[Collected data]
════════════════
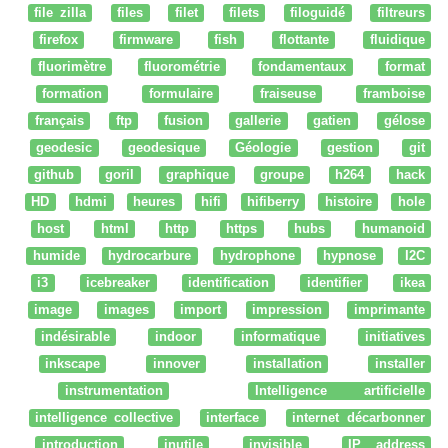
file zilla
files
filet
filets
filoguidé
filtreurs
firefox
firmware
fish
flottante
fluidique
fluorimètre
fluorométrie
fondamentaux
format
formation
formulaire
fraiseuse
framboise
français
ftp
fusion
gallerie
gatien
gélose
geodesic
geodesique
Géologie
gestion
git
github
goril
graphique
groupe
h264
hack
HD
hdmi
heures
hifi
hifiberry
histoire
hole
host
html
http
https
hubs
humanoid
humide
hydrocarbure
hydrophone
hypnose
I2C
i3
icebreaker
identification
identifier
ikea
image
images
import
impression
imprimante
indésirable
indoor
informatique
initiatives
inkscape
innover
installation
installer
instrumentation
Intelligence artificielle
intelligence collective
interface
internet décarbonner
introduction
inutile
invisible
IP address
════════════════
◆ The problem
In the answer, the entries must appear exactly as above, without the images.

◆ Your response
file zilla
files
filet
filets
filoguidé
filtreurs
firefox
firmware
fish
flottante
fluidique
fluorimètre
fluorométrie
fondamentaux
format
formation
formulaire
fraiseuse
framboise
français
ftp
fusion
gallerie
gatien
gélose
geodesic
geodesique
Géologie
gestion
git
github
goril
graphique
groupe
h264
hack
HD
hdmi
heures
hifi
hifiberry
histoire
hole
host
html
http
https
hubs
humanoid
humide
hydrocarbure
hydrophone
hypnose
I2C
i3
icebreaker
identification
identifier
ikea
image
images
import
impression
imprimante
indésirable
indoor
informatique
initiatives
inkscape
innover
installation
installer
instrumentation
Intelligence artificielle
intelligence collective
interface
internet décarbonner
introduction
inutile
invisible
IP address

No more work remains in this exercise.